Your first-ever Masters event?
“It must have been right after that first time in Monaco, my first race in a Formula One car, so around 2010. I’ve been there every time since.”
In it to win it or just for fun?
“We all like to win, but I’m in it to enjoy myself and meet people. We were never going to be proper Formula One drivers, we are all past our sell-by date, so it’s important that you have fun. I very much enjoyed the Masters in America, it’s more relaxed over there, despite the fact that they don’t like to race in the rain. I was in a race with six other guys once when ahead of the race it started to rain. Three declined to start, and the other two dropped out on the opening lap, so I won! I actually prefer to race in the rain. If we didn’t race in the rain in Belfast, we didn’t race at all!”
Your best day in motor racing?
“I’ve been fortunate to have countless memorable motor racing moments, but perhaps the best one is when I wake up feeling refreshed and without a hangover! It’s hard to single out just one day because they’ve all been special. I’ve decided to make the most of every moment. This morning, waking up was already a great start to the day. You know, a few weeks back, a friend of mine called and asked me to grab a tape measure. He said, ‘Set it to 80cm and now place your finger at 70cm. Look at the remaining 10cm — that’s all the time we have left!’ So, let’s make the most of those precious moments. I genuinely believe we should have the opportunity to live until we’re 150 years old. It takes us 50 years just to figure out what life is all about, so why not grant us another century to savour and enjoy it?”
Your worst day?
“That would be that first race at Monaco where I crashed on my third lap out...”

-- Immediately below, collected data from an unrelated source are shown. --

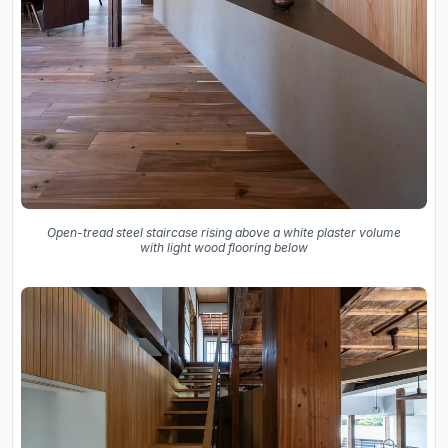
Open-tread steel staircase rising above a white plaster volume
with light wood flooring below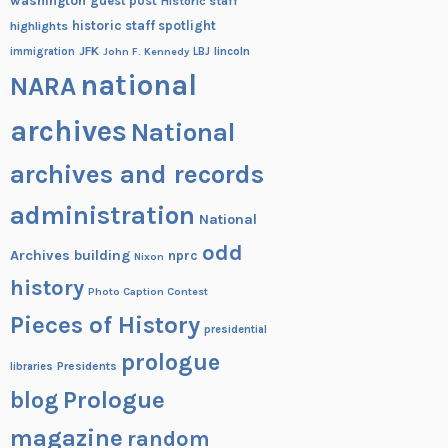
washington
guest post
Historic staff
historic staff spotlight
highlights
JFK
lincoln
immigration
John F. Kennedy
LBJ
national
NARA
archives
National
archives and records
administration
National
odd
Archives building
nprc
Nixon
history
Photo Caption Contest
Pieces of History
presidential
prologue
Presidents
libraries
blog
Prologue
magazine
random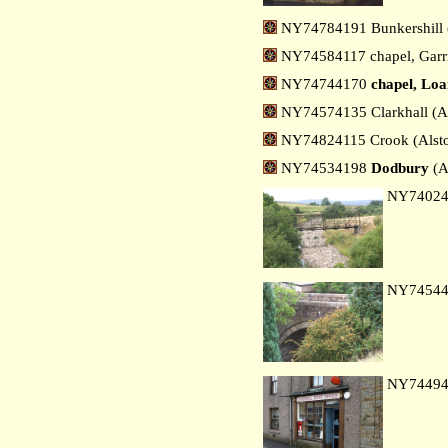
NY74784191 Bunkershill 
NY74584117 chapel, Garrig
NY74744170
chapel, Lo
NY74574135 Clarkhall (A
NY74824115 Crook (Alst
NY74534198
Dodbury
(A
NY7402
NY7454
NY7449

The best car you ever drove?
“The one I’ve had the most enjoyment with is the Hesketh. I bought it to look like a young James Hunt but the girls still didn’t chase after me!”
And the worst?
“It wasn’t the worst, but I just couldn’t get my head around the Lec CRP1, a Formula One car that I raced for one year in 2017. It’s a great car but I just couldn’t make it work. It’s the same with the Mini that I had.”
Your favourite circuit?
“Zandvoort! Not only for the fact that it’s a good track, but it’s a good place to go overall. I have nothing against places like the Nürburgring but it’s got no atmosphere. I find the Dutch are like the Irish. They have a great sense of humour and know how to party. And everyone stays in the area so you meet everyone you know.”
Why doesn’t Masters go to…?
“I was at Singapore for the Masters F1 support race back in the day, and I loved it. I had an electrical fault after three laps, so I would love to do that race again. It’s Monaco on steroids – those corners come at you bloody quick!”
The rival you fear or respect the most?
“He’s stopped racing now, but for years it used to be Andrew Beaumont. We were always on the same pace so it was important that we beat each other — except that it wasn’t important if you know what I mean. Also, Roberto Moreno and Tommy Byrne have always been very helpful to me. They are very kind people and great fun to be with — two great guys who respected each other back in the day. Tommy had great natural talent but like all Irish, he didn’t give a ****.”
Your best mate in the paddock?
“I don’t have one, there’s just so many! I get on with all of them — well, not all of them, most of them… They’re such a varied group, it just opens your eyes to the many different types you have, from all walks of life. My enjoyment of running with Masters is that you know the people you’re racing with. If you were my Masters racing buddy, you’d have a smile on your face if you pass me!”